____ DATA EXTRACT
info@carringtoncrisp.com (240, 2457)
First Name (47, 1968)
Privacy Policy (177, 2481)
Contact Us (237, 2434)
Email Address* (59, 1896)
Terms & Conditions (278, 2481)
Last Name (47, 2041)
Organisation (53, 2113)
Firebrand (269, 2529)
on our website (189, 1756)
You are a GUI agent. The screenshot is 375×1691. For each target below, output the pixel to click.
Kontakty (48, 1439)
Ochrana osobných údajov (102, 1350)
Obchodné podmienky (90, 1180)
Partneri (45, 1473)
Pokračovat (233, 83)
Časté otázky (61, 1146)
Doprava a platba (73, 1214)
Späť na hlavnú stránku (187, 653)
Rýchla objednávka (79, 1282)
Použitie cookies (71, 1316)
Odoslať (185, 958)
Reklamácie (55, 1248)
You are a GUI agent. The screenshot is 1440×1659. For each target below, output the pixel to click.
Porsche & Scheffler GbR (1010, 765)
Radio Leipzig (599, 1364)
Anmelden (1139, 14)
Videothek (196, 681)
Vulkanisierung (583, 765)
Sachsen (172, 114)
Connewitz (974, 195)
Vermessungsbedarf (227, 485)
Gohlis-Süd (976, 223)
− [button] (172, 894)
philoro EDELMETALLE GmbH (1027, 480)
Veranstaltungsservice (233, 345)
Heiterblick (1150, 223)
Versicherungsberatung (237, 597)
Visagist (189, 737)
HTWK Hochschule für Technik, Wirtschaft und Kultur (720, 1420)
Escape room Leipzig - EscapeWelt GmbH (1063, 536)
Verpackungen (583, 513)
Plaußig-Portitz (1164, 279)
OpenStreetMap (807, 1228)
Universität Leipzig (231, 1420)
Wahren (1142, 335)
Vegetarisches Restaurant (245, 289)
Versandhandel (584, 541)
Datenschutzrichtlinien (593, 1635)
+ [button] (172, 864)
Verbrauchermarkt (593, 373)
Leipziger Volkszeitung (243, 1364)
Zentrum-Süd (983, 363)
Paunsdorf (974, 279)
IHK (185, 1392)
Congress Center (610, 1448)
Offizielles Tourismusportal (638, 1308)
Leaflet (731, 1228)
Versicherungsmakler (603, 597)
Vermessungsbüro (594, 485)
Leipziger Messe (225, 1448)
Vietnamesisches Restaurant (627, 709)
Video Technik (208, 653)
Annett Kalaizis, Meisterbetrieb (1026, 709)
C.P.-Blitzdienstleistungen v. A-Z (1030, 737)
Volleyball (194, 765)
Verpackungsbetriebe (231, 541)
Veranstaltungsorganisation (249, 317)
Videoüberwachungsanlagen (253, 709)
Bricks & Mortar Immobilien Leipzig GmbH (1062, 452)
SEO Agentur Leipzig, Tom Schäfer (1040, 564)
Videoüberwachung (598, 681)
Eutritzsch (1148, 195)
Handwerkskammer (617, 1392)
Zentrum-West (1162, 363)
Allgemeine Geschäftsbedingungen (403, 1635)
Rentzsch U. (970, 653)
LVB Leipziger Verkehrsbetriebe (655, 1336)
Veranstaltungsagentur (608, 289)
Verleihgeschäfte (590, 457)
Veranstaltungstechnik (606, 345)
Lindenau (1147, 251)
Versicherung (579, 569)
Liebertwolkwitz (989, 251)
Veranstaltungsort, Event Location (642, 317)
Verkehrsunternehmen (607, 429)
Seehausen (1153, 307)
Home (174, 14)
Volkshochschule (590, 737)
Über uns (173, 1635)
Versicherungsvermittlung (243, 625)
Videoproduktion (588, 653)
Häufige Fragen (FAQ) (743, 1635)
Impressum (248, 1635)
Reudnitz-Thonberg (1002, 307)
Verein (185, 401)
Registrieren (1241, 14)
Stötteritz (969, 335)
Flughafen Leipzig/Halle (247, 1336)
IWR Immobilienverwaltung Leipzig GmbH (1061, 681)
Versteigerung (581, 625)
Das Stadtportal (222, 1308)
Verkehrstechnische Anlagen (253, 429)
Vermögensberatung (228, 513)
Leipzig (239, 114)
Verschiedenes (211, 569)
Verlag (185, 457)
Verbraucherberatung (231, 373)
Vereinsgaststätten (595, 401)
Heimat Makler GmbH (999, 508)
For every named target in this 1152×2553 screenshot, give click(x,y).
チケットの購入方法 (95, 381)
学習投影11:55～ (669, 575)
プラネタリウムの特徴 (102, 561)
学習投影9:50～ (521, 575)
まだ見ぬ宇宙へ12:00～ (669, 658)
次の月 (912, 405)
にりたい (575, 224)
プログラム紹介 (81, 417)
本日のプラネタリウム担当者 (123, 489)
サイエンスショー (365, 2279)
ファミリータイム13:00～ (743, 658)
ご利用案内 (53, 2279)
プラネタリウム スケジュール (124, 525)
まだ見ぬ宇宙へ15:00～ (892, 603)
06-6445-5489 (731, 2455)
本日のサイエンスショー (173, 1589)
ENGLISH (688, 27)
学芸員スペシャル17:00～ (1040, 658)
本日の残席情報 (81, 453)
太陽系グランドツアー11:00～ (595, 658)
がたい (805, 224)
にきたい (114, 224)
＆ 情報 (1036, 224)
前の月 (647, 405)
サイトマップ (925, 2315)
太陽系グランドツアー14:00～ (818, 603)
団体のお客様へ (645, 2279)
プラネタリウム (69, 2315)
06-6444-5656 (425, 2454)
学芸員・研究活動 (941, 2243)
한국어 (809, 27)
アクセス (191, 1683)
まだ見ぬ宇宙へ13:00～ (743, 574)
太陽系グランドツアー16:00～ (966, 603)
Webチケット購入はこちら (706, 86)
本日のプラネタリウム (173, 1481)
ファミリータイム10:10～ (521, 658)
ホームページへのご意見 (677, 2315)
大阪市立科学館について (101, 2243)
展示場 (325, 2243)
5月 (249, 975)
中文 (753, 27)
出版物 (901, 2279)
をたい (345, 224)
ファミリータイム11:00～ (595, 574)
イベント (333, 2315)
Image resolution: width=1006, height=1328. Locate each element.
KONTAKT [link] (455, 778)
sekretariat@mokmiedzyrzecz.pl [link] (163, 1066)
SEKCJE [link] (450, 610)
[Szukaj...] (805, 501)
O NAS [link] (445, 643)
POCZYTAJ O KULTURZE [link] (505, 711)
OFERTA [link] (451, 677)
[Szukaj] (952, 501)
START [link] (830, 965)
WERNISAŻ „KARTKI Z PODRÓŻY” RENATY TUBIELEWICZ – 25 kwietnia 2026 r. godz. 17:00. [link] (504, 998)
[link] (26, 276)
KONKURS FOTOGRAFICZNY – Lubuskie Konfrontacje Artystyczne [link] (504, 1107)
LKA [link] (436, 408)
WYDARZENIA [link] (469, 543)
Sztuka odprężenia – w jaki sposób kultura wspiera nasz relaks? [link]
________
◆ DIRECTIONS FOR THIS TASK: Go through the records above and return each line in which the word "target" occurs.

◆ SOLUTION TO THIS EXERCISE:
You are a GUI agent. The screenshot is 375×1691. For each target below, output the pixel to click.
You are a GUI agent. The screenshot is 1440×1659. For each target below, output the pixel to click.
For every named target in this 1152×2553 screenshot, give click(x,y).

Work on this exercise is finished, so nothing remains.